ECJ look again at the Hamburg Waste Principle by which public authorities may cooperate in delivery of services without setting up a separate body or running a tender exercise.
This article is taken from July's public matters newsletter. Click here to view more articles from this issue.
The European Court of Justice (ECJ) has recently revisited the Public to Public Cooperation debate in the latest decision, in the Remondis line of case law. In the decision case C-429/19, Remondis GMBH v Abfallzweckverband Rhein-Mosel-Eifel, the court was asked to look once again on the nature of the Hamburg Waste Principle as captured in article 12, paragraph 4 of the underlying classic public procurement directive. As readers will no doubt be aware, this is the principle by which public authorities may cooperate in the delivery of public services, but without the need to set up a separate body to deliver that for them nor run a competitive tender exercise.
It is important to understand where the commission was coming from in this regard when drafting the directives and paragraph 33 of the recitals to the directive, help in this regard:
“Contracting authorities should be able to choose to provide jointly their public services by way of cooperation without being obliged to use any particular form. […] Contracts for the joint provision of public services should not be subject to the application of rules set out in this directive provided that they are concluded exclusively between contracted authorities, the implementation of that cooperation is governed solely by consideration relating to the public interest and that no private service provider is placed in a position of advantage vis-à-vis its competitors. […] In order to fulfil these conditions, the cooperation should be based on a cooperative concept.
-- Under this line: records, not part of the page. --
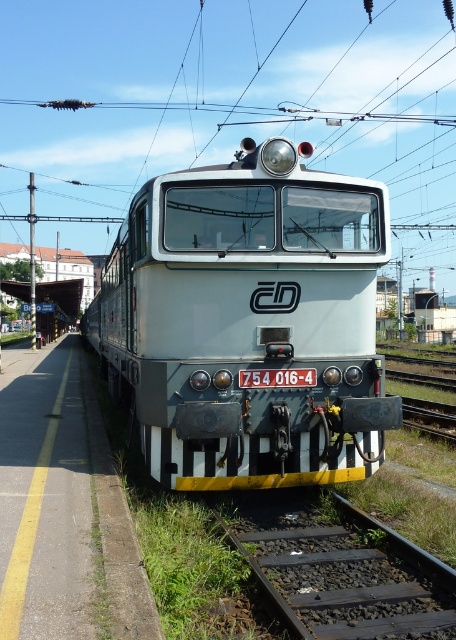 Question: Is black metal train track at lower right smaller than black metal train track at lower center?

Choices:
 (A) no
 (B) yes

Answer: (B)

Question: Observing the image, what is the correct spatial positioning of white glossy train at center in reference to black metal train track at lower center?

Choices:
 (A) right
 (B) left

Answer: (B)

Question: Does white glossy train at center appear over black metal train track at lower right?

Choices:
 (A) yes
 (B) no

Answer: (A)

Question: Which object appears closest to the camera in this image?

Choices:
 (A) black metal train track at lower right
 (B) black metal train track at lower center

Answer: (A)

Question: Which point is farther from the camera taking this photo?

Choices:
 (A) click(x=315, y=440)
 (B) click(x=449, y=412)

Answer: (B)

Question: Which point appears farthest from the camera in this image?

Choices:
 (A) [259, 540]
 (B) [418, 417]
 (C) [336, 403]

Answer: (B) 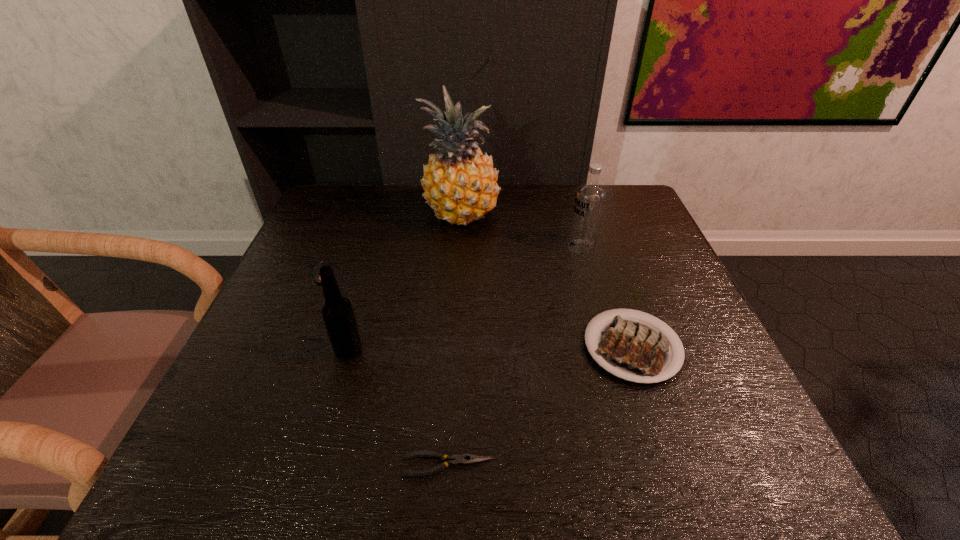 The height and width of the screenshot is (540, 960). Find the location of `free spot that satisfies the following two spatial constraints: 1. on the back side of the shortest object; 2. on the left side of the plate`. free spot that satisfies the following two spatial constraints: 1. on the back side of the shortest object; 2. on the left side of the plate is located at coordinates (454, 347). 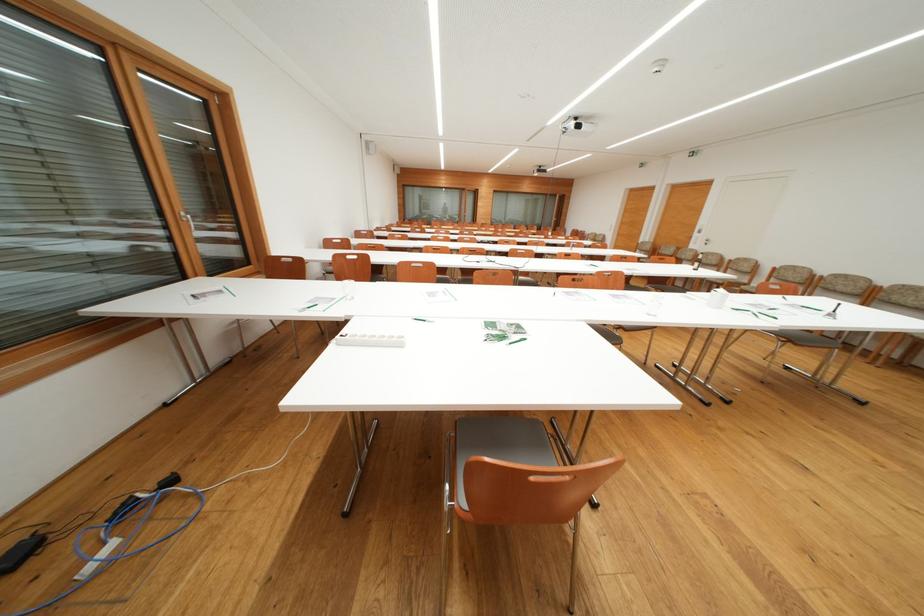 Where is `silver window handle`? The image size is (924, 616). silver window handle is located at coordinates (188, 221).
Such cooperation does not require all participating authorities to assume the performance of main contractual obligations, as long as there are commitments to contribute towards the cooperative performance of the public service in question.”
The specific provisions in relation to public to public cooperation using the Hamburg Waste Principle are captured in the Public Contract Regulations 2015 at Regulation 12(7). This provision is very much a direct lift (subject to UK drafting convention) of the underlying provisions in the directive and is a three-part test. The three-part test applies to contracts between two or more contracting authorities and such cooperation will fall outside of the directive where:
(a) the cooperation is established with the aim of ensuring that public services that have to be performed are provided with a view to achieving objectives they have in common;
(b) the cooperation is governed solely by considerations relating to the public interest; and
(c) the participating contracting authorities perform on the open market less than 20% of the activities concerned by the cooperation.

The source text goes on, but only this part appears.